▶ Task brief: Collect the lines of the entries where "time" shows up.

▶ Saved entries:
┌──

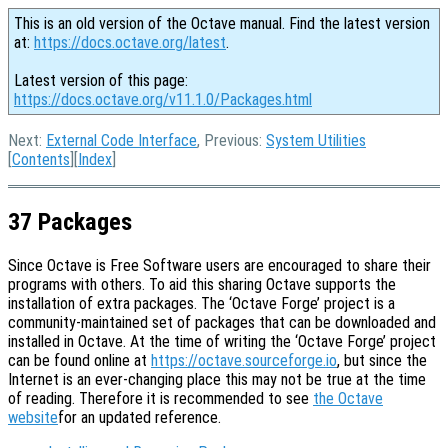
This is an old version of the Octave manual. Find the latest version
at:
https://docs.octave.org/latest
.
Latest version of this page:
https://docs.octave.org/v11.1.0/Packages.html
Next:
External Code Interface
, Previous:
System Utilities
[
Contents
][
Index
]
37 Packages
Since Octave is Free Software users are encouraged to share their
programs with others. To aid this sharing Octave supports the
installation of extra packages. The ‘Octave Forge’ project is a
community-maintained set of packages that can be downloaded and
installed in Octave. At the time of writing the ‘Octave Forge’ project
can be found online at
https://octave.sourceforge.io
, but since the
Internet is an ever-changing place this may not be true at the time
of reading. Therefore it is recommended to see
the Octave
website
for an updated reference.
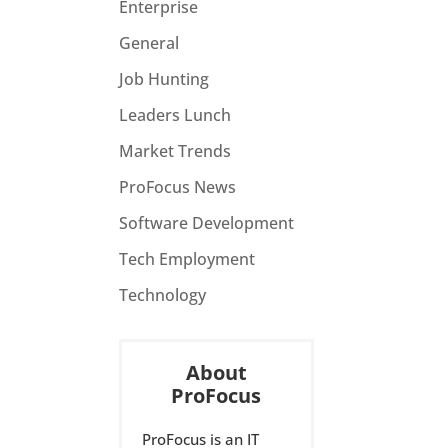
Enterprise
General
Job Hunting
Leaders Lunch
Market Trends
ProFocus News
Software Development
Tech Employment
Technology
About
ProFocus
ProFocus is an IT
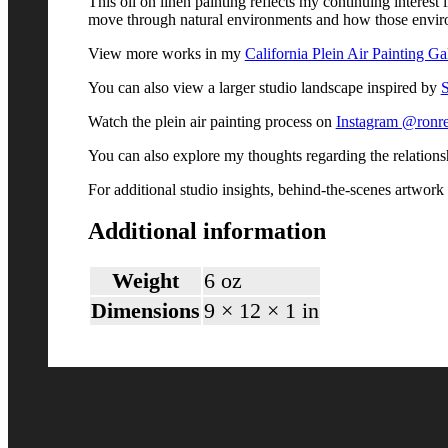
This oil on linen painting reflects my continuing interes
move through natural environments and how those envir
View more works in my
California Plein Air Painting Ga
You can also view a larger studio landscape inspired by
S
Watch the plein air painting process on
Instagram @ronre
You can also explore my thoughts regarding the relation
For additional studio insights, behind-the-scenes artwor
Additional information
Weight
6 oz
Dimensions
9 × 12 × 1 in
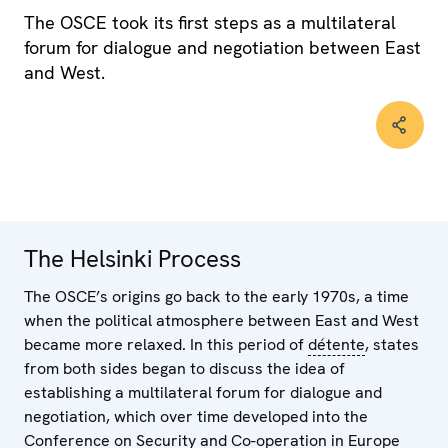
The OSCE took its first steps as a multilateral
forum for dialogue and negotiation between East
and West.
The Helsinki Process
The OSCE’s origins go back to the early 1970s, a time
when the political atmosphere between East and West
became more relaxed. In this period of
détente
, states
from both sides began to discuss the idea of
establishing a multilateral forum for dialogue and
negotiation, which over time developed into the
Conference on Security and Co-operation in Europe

└──

▶ Response:
installed in Octave. At the time of writing the ‘Octave Forge’ project
Internet is an ever-changing place this may not be true at the time
The OSCE’s origins go back to the early 1970s, a time
negotiation, which over time developed into the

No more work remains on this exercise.